He kept her in pleasant conversation, while, with a free, bold hand he sketched the outlines of her face.
“I shall want one more sitting,” he said. “I will come to-morrow at this time.”
“Stop a minute,” said Peg. “I should like the money in advance. How do I know you will come again?”
“Certainly, if you desire it,” said Henry Bowen.
“What strange fortune,” he thought, “can have brought them together? Surely there can be no relation between this sweet child and that ugly old woman!”
The next day he returned and completed his sketch, which was at once placed in the hands of the publisher, eliciting his warm approval.
CHAPTER XXIII
JACK OBTAINS INFORMATION
Jack set out with that lightness of heart and keen sense of enjoyment that seem natural to a young man of eighteen on his first journey. Partly by boat, partly by cars, he traveled, till in a few hours he was discharged, with hundreds of others, at the depot in Philadelphia.
He rejected all invitations to ride, and strode on, carpetbag in hand, though, sooth to say, he had very little idea whether he was steering in the right direction for his uncle’s shop. By dint of diligent and persevering inquiry he found it at last, and walking in, announced himself to the worthy baker as his nephew Jack.
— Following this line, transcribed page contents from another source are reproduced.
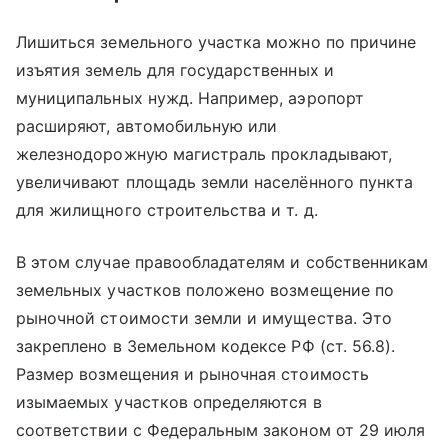
Лишиться земельного участка можно по причине
изъятия земель для государственных и
муниципальных нужд. Например, аэропорт
расширяют, автомобильную или
железнодорожную магистраль прокладывают,
увеличивают площадь земли населённого пункта
для жилищного строительства и т. д.
В этом случае правообладателям и собственникам
земельных участков положено возмещение по
рыночной стоимости земли и имущества. Это
закреплено в Земельном кодексе РФ (ст. 56.8).
Размер возмещения и рыночная стоимость
изымаемых участков определяются в
соответствии с Федеральным законом от 29 июля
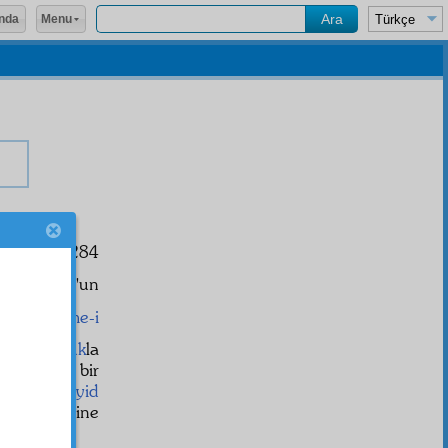
Menu
nda
ihet
iyle 1284
âili'n-Nur'un
يَكَادُ
kelime-i
rihe
tevafuk
la
ir, kopmaz bir
et verir,
teyid
et
derecesine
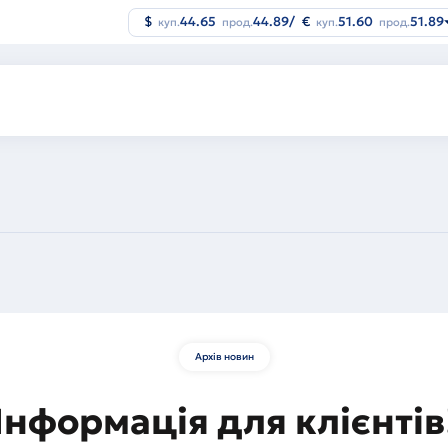
$
44.65
44.89
/
€
51.60
51.89
куп.
прод.
куп.
прод.
Архів новин
Інформація для клієнтів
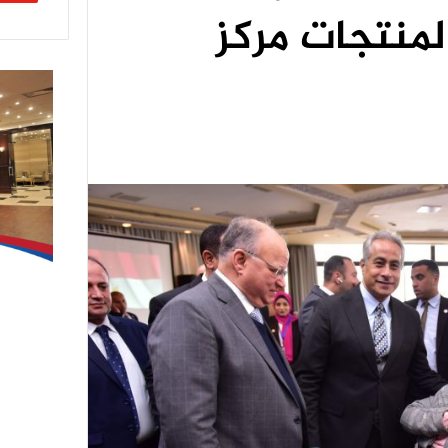
لمنتجات مركز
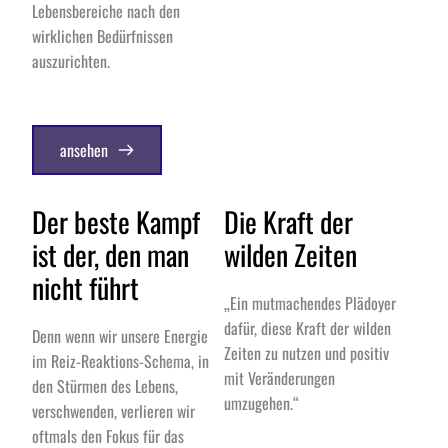
Lebensbereiche nach den 
wirklichen Bedürfnissen 
auszurichten.
ansehen
Der beste Kampf 
Die Kraft der 
ist der, den man 
wilden Zeiten
nicht führt
„Ein mutmachendes Plädoyer 
dafür, diese Kraft der wilden 
Denn wenn wir unsere Energie 
Zeiten zu nutzen und positiv 
im Reiz-Reaktions-Schema, in 
mit Veränderungen 
den Stürmen des Lebens, 
umzugehen.“ 
verschwenden, verlieren wir 
oftmals den Fokus für das 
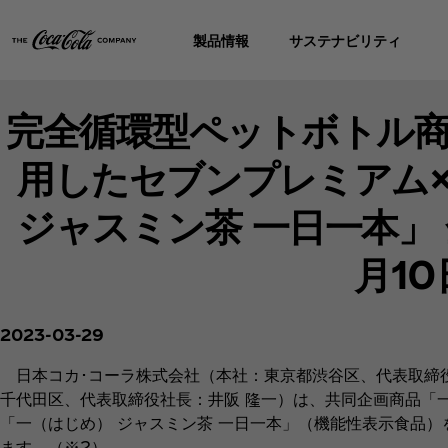
製品情報
サステナビリティ
完全循環型ペットボトル
用したセブンプレミアム×
ジャスミン茶 一日一本」
月1
2023-03-29
日本コカ･コーラ株式会社（本社：東京都渋谷区、代表取締
千代田区、代表取締役社長：井阪 隆一）は、共同企画商品「
「一（はじめ） ジャスミン茶 一日一本」（機能性表示食品）を
ます。（※2）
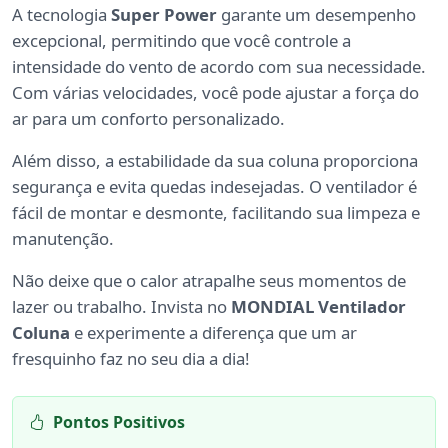
A tecnologia
Super Power
garante um desempenho
excepcional, permitindo que você controle a
intensidade do vento de acordo com sua necessidade.
Com várias velocidades, você pode ajustar a força do
ar para um conforto personalizado.
Além disso, a estabilidade da sua coluna proporciona
segurança e evita quedas indesejadas. O ventilador é
fácil de montar e desmonte, facilitando sua limpeza e
manutenção.
Não deixe que o calor atrapalhe seus momentos de
lazer ou trabalho. Invista no
MONDIAL Ventilador
Coluna
e experimente a diferença que um ar
fresquinho faz no seu dia a dia!
Pontos Positivos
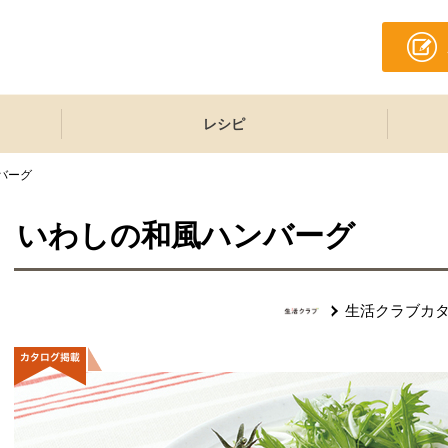
レシピ
バーグ
いわしの和風ハンバーグ
生活クラブカ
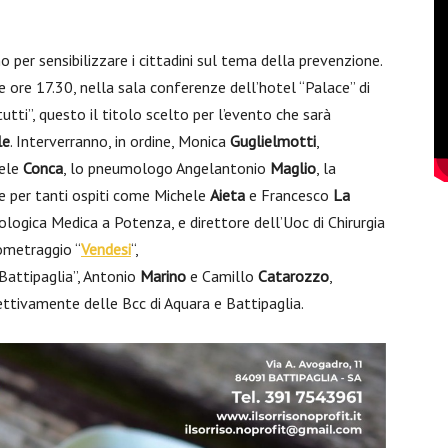
o per sensibilizzare i cittadini sul tema della prevenzione.
e ore 17.30, nella sala conferenze dell’hotel “Palace” di
tutti”, questo il titolo scelto per l’evento che sarà
le
. Interverranno, in ordine, Monica
Guglielmotti
,
ele
Conca
, lo pneumologo Angelantonio
Maglio
, la
he per tanti ospiti come Michele
Aieta
e Francesco
La
ologica Medica a Potenza, e direttore dell’Uoc di Chirurgia
tometraggio “
Vendesi
“,
 Battipaglia”, Antonio
Marino
e Camillo
Catarozzo
,
spettivamente delle Bcc di Aquara e Battipaglia.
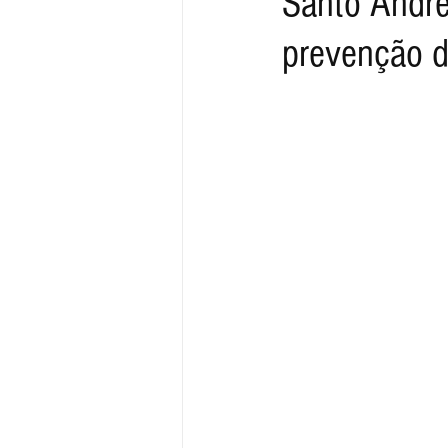
Santo André
prevenção d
“What? Are you Jack?” exclaimed Mr. Abel Harding, pausing in his labor. “Well, I never should have known you, that’s a fact. Bless me, how you’ve grown! Why, you’re ’most as big as your father, ain’t you?”
“Only half an inch shorter,” answered Jack, complacently.
“And you’re—let me see—how old are you?”
“Eighteen; that is, almost. I shall be in two months.”
“Well, I’m glad to see you, Jack, though I hadn’t the least idea of your raining down so unexpectedly. How’s your father and mother and your adopted sister?”
“Father and mother are pretty well,” answered Jack; “and so is Aunt Rachel,” he continued, smiling, “though she ain’t so cheerful as she might be.”
“Poor Rachel!” said Abel, smiling also. “Everything goes contrary with her. I don’t suppose she’s wholly to blame for it. Folks differ constitutionally. Some are always looking on the bright side of things, and others can never see but one side, and that’s the dark one.”
“You’ve hit it, uncle,” said Jack, laughing. “Aunt Rachel always looks as if she was attending a funeral.”
“So she is, my boy,” said Abel, gravely, “and a sad funeral it is.”
“I don’t understand you, uncle.”
“The funeral of her affections—that’s what I mean. Perhaps you mayn’t know that Rachel was, in early life, engaged to be married to a young man whom she ardently loved. She was a different woman then from what she is now. But her lover deserted her just before the wedding was to have come off, and she’s never got over the disappointment. But that isn’t what I was going to talk about. You haven’t told me about your adopted sister.”